De plus, cette libération de glutamate exerce une influence sur la transmission synaptique et régule les circuits neuronaux. L’équipe de recherche a pu le démontrer en supprimant l’expression des VGLUT (des cellules chargées de remplir les vésicules neuronales spécifiques de la libération du glutamate) par les cellules hybrides. Roberta de Ceglia, auteure principale de l’étude et chercheuse senior à l’UNIL déclare : « Ce sont des cellules qui modulent l’activité neuronale : elles contrôlent le niveau de communication et d’excitation des neurones ». Et sans cette machinerie fonctionnelle, l’étude montre que la potentialisation à long terme (processus neuronal impliqué dans les mécanismes de mémorisation) est altérée et que la mémoire des souris est impactée.

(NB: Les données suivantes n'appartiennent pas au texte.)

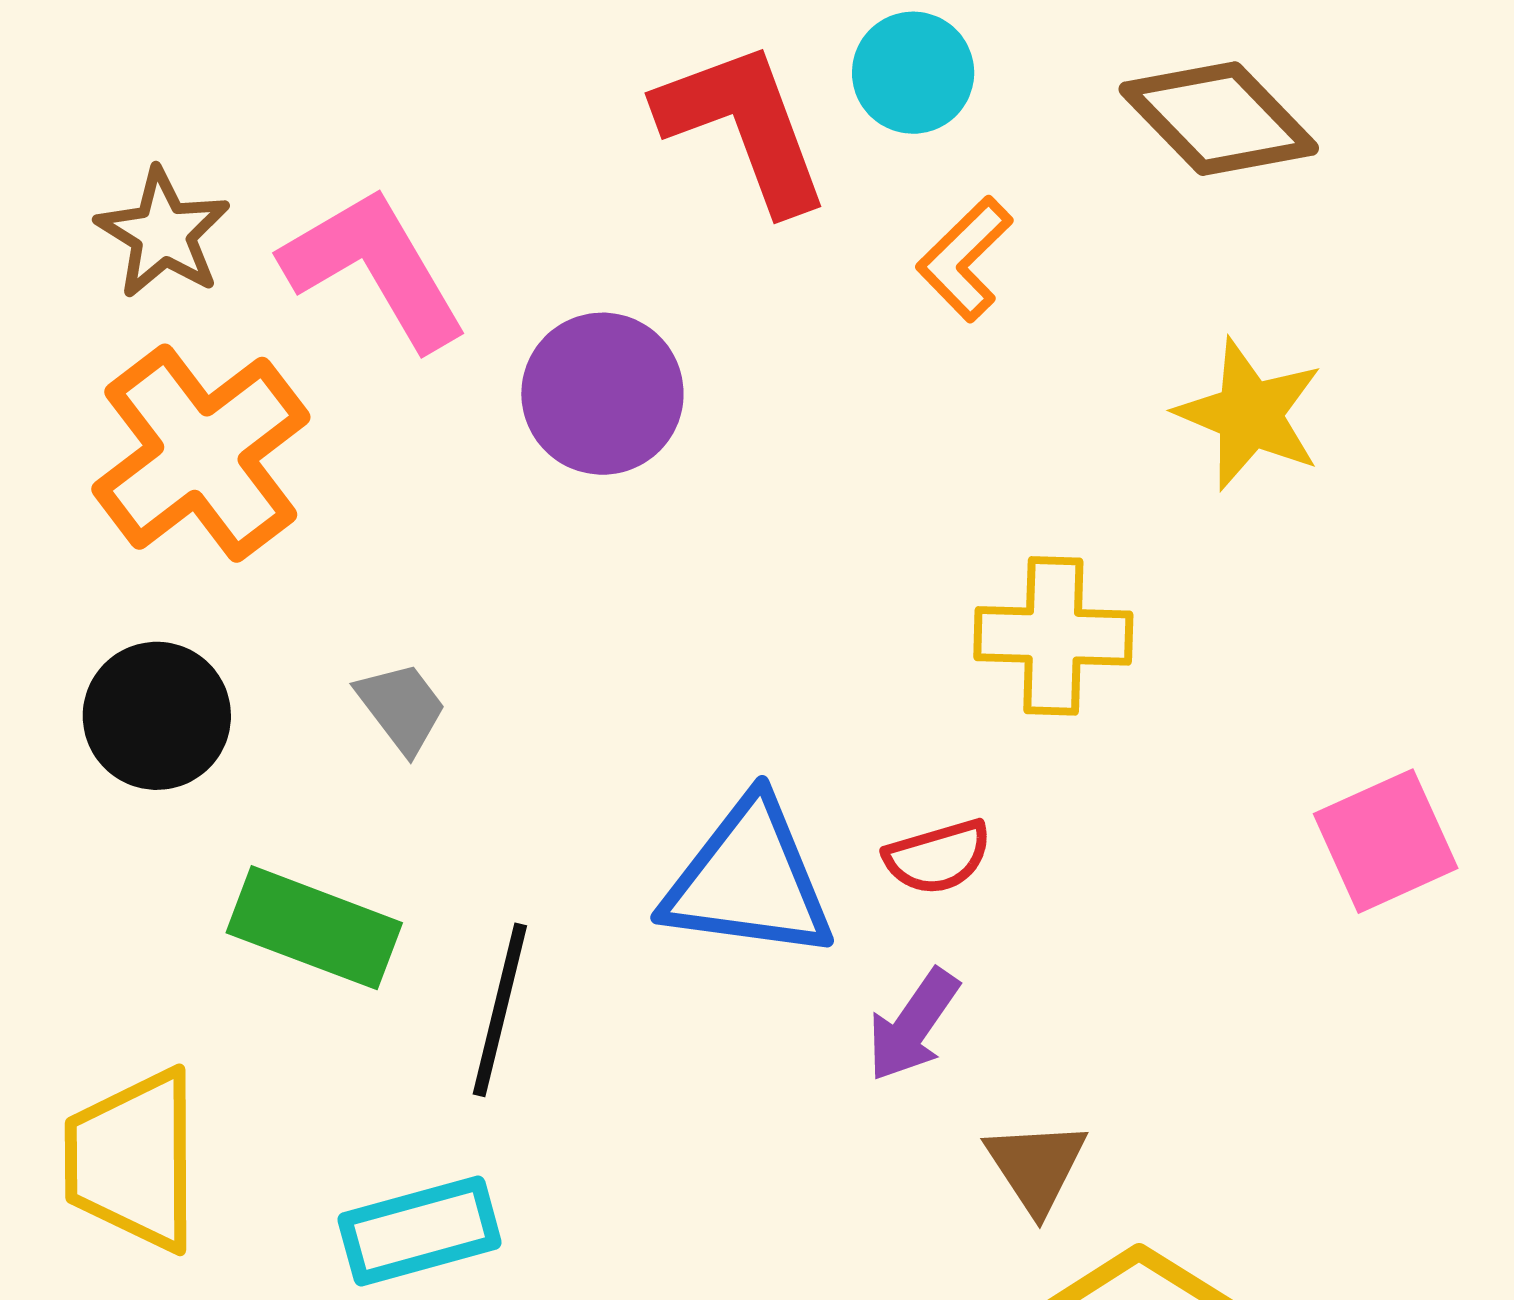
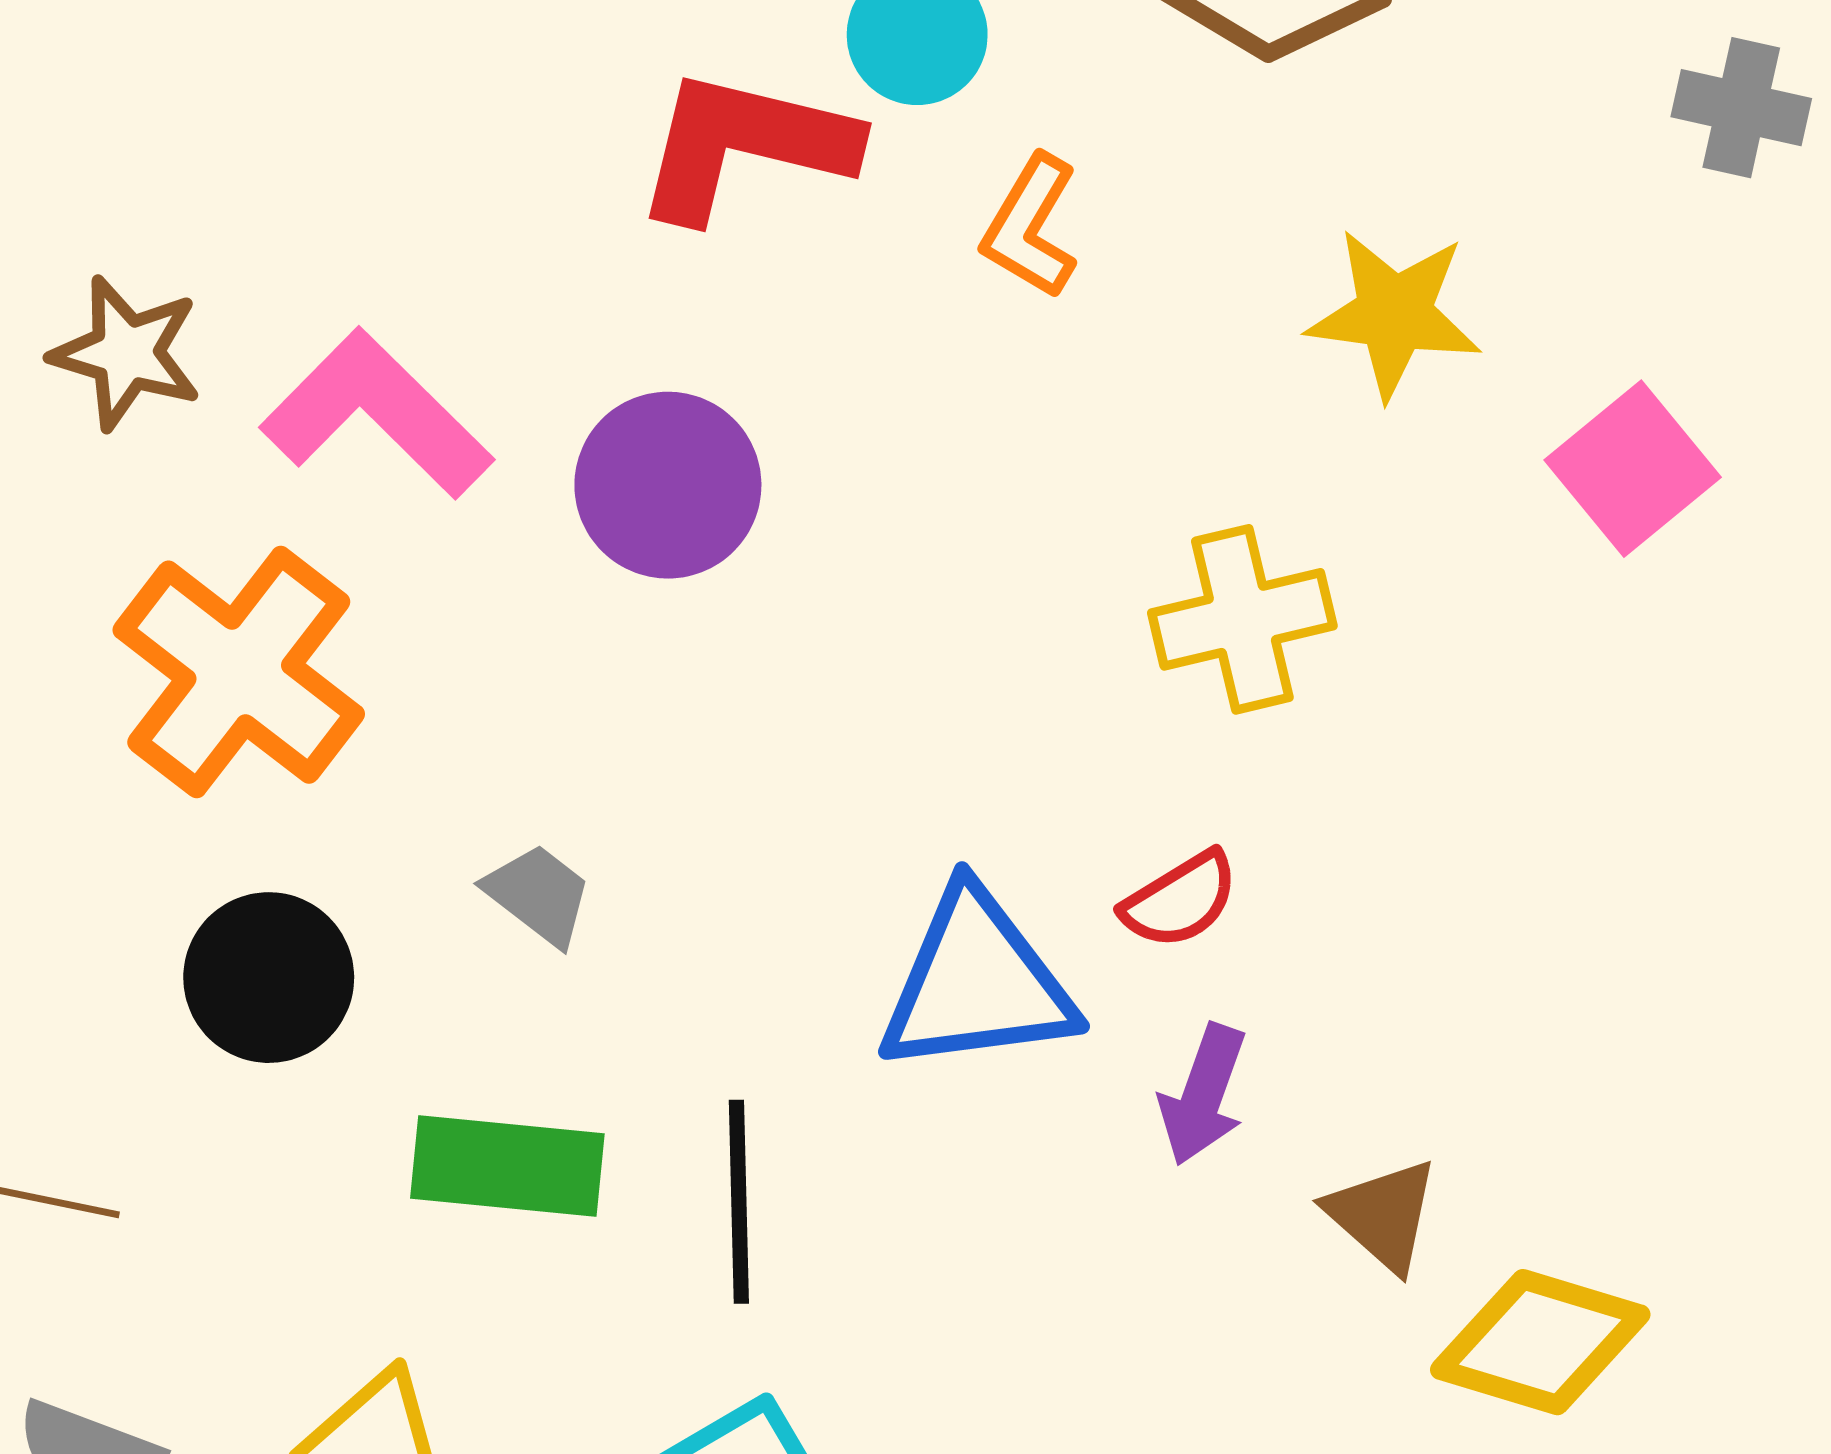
red L-shape: (744, 126) -> (745, 145), turned -41
brown star: (163, 233) -> (126, 353), moved
pink square: (1386, 841) -> (1633, 469), moved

Implications pour la neuroscience
De plus, la présence d’astrocytes glutamatergiques chez l’homme renforce l’idée de leur importance. Cela signifie que leur rôle ne se limite pas à un phénomène observé chez les animaux de laboratoire, mais pourrait avoir des implications directes pour la compréhension du fonctionnement du cerveau humain. Cette découverte pourrait éventuellement conduire à de nouvelles approches thérapeutiques pour traiter diverses affections neurologiques, en ciblant spécifiquement ces astrocytes glutamatergiques.

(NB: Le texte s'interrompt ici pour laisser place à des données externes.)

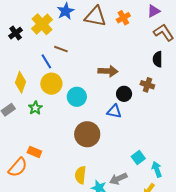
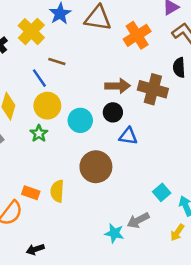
orange cross: (123, 18) -> (137, 35), moved, size x1.5
brown cross: (147, 85) -> (153, 89), moved, size x1.6
black circle: (124, 94) -> (113, 112), moved
green star: (35, 108) -> (39, 133), moved
yellow semicircle: (80, 175) -> (57, 191), moved

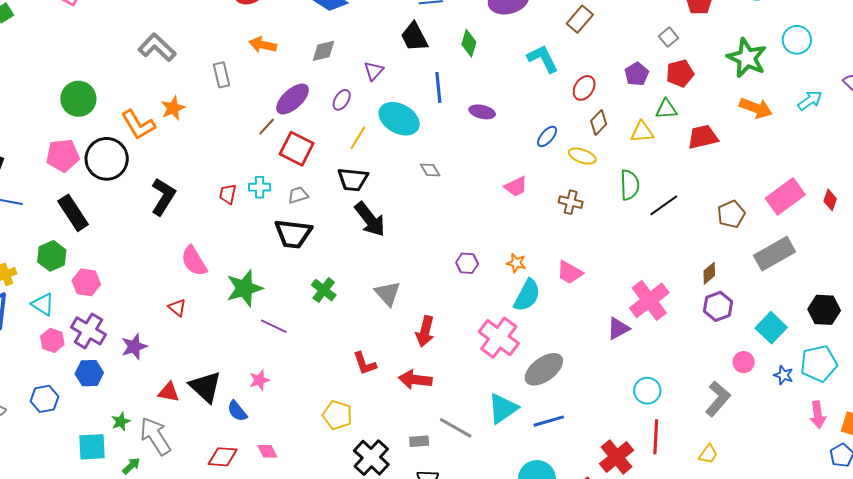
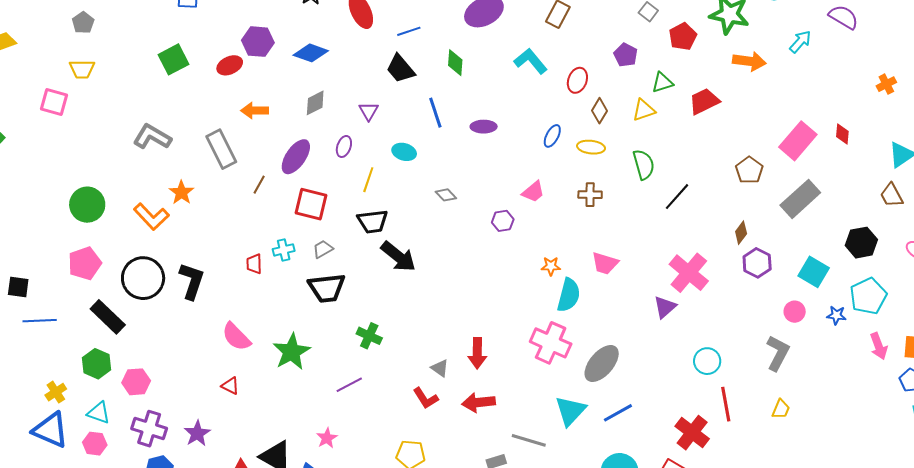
red pentagon: (680, 73) -> (683, 37), moved
gray rectangle: (222, 75) -> (221, 149), size x1.5
cyan ellipse: (399, 119) -> (404, 152), size x0.6
brown line: (267, 127) -> (259, 185), moved
black circle: (107, 159) -> (143, 278), moved
black line: (664, 205) -> (677, 197), moved
purple hexagon: (467, 263) -> (503, 221), moved
gray triangle: (388, 293) -> (440, 368), moved, size x0.7
purple line: (274, 326) -> (349, 385), moved, turned -40
pink hexagon: (52, 340) -> (95, 444), moved

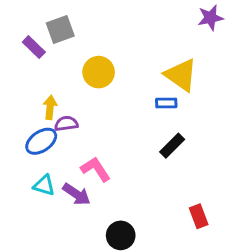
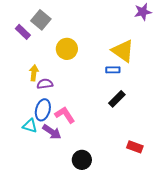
gray square: (60, 29) -> (41, 20), turned -30
blue ellipse: (41, 141) -> (43, 110), moved, turned -40
red rectangle: (199, 216) -> (135, 147), turned -49

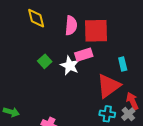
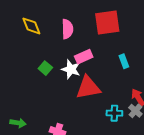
red square: (96, 31) -> (107, 23), moved
red triangle: (109, 86) -> (88, 88), moved, turned 32

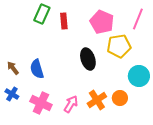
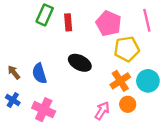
pink line: (138, 19) -> (147, 20), turned -35
black ellipse: (88, 59) -> (80, 63), moved, turned -45
orange cross: (97, 100) -> (120, 81), moved
pink arrow: (71, 104) -> (102, 111), moved

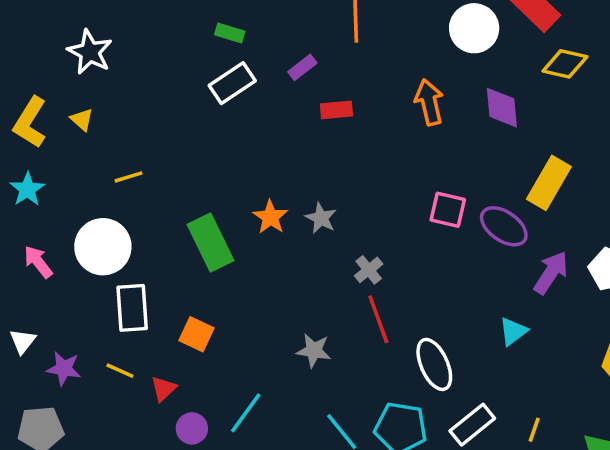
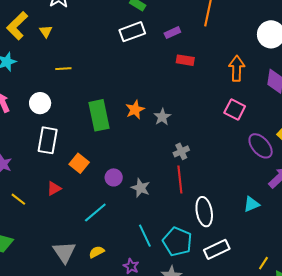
pink square: (448, 210) -> (235, 110), moved
white circle: (103, 247) -> (40, 103), size x0.7
yellow line: (120, 371) -> (18, 199), moved
purple circle: (192, 428) -> (114, 177), moved
yellow line: (534, 430) -> (263, 263), moved

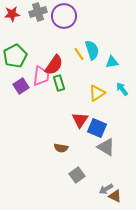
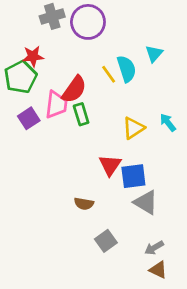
red star: (12, 14) -> (33, 56), moved
cyan triangle: (112, 62) -> (154, 54), moved, turned -40
blue square: (97, 128) -> (133, 176), turned -30
gray arrow: (106, 189) -> (154, 248), moved

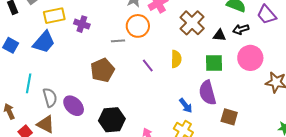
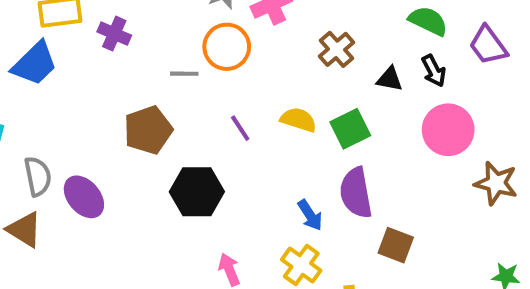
brown cross: (192, 23) -> (337, 49), size x0.7
black arrow: (241, 29) -> (434, 71), turned -105
yellow semicircle: (176, 59) -> (298, 120), turned -78
green square: (214, 63) -> (350, 129), moved, turned -30
black hexagon: (112, 120) -> (197, 192), moved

En effet, les maladies neurodégénératives telles que la maladie d’Alzheimer, la maladie de Parkinson ou la sclérose latérale amyotrophique (Maladie de Charcot) sont caractérisées par la dégénérescence progressive des neurones. Si les astrocytes glutamatergiques sont effectivement impliqués dans la communication neuronale, cela signifie qu’ils pourraient également jouer un rôle dans ces maladies. Un dysfonctionnement de ces cellules pourrait contribuer à des déséquilibres dans la transmission du glutamate, ce qui pourrait à son tour affecter la santé et la fonction des neurones. En ciblant spécifiquement les astrocytes glutamatergiques, il pourrait être possible de moduler cette transmission et, potentiellement, de ralentir ou d’inverser la progression de certaines maladies neurodégénératives.
De plus, cette découverte suggère que le cerveau est encore plus complexe que nous le pensions, dont des interactions entre cellules qui doivent encore être pleinement comprises. Cette nouvelle perspective pourrait conduire à une réévaluation de nombreuses études antérieures.